Asymmetric synthesis of bis-tetrahydrofuran and its conversion to darunavir and design of novel HIV-1 protease inhibitors based upon the 'backbone binding concept'

The proteolytic enzyme of the human immunodeficiency virus (HIV-PR) plays an important role in the HIV replication cycle and the overall progression of AIDS. Consequently, inhibition of its catalytic activity has been a major target for drug development. During the past two decades, several-FDA approved HIV protease inhibitors (PIs) emerged from X-ray crystallographic studies of enzyme-bound HIV PIs and intensive structure-based design. However, a growing emergence of drug-resistant HIV-1 PR mutants is a growing concern, threatening long-term efficacy of most first generation therapies available to patients.;This thesis work features the synthesis of a new generation of high affinity HIV-1 PIs, designed to demonstrate broad spectrum activity against mutant proteases.
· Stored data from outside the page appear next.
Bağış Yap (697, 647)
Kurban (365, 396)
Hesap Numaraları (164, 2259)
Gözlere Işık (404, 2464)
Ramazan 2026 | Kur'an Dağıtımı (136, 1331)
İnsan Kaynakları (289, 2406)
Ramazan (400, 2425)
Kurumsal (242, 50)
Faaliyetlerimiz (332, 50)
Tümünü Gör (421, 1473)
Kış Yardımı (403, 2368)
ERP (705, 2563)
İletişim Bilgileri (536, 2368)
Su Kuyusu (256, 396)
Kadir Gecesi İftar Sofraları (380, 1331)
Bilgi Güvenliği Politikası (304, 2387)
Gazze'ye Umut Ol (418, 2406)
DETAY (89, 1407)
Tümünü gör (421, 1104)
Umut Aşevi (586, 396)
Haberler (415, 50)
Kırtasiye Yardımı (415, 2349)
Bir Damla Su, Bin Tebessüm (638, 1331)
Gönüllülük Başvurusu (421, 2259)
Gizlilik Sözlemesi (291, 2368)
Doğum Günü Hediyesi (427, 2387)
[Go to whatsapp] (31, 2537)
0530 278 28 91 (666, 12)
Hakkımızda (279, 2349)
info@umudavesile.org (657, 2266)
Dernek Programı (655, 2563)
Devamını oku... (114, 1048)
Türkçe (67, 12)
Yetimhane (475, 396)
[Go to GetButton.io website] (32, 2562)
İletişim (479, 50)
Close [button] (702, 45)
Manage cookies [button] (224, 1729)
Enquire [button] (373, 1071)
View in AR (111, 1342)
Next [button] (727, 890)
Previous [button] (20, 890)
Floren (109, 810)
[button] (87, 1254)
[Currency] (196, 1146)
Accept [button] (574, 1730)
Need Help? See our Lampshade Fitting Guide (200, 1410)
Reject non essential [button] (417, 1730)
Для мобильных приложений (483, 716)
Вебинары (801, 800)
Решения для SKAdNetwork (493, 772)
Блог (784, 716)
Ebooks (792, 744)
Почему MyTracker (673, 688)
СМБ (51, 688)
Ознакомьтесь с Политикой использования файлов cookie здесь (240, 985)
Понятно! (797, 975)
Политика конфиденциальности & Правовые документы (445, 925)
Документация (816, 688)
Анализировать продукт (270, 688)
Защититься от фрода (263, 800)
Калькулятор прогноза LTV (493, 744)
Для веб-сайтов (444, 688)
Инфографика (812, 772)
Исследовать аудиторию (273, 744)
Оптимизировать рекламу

Based on our group's 'backbone binding concept', we have designed and synthesized a class of novel hydroxyethylamine isostere-based HIV-PIs incorporating stereochemically defined and optically active pyrrolidinones and an oxazolidinones as P1' ligands, to promote new backbone interactions with the HIV-1 active site. This study led us to inhibitors displaying impressive activity at sub nanomolar to picomolar range (Ki/IC 50 values). Antiviral activity of these inhibitors was tested against several drug-resistant HIV-1 variantts, and one of the inhibitors 55 (GRL-02031) was found to be highly active against numerous mutant strains. It displayed exceedingly potent antiviral activity even against MT 4-human T-lymphoid cells infected with HIVIIIB isolates. This thesis work also includes synthetic studies of bis-THF, a high affinity P2-ligand of the FDA-approved inhibitor, Darunavir. The bis-THF ligand is a privileged ligand designed and developed in our laboratory. We have investigated a photochemical conjugate addition and interplay of functional groups leading to optically active synthesis of stereochemically defined bis-tetrahydrofuran. This optically active ligand was then converted to darunavir.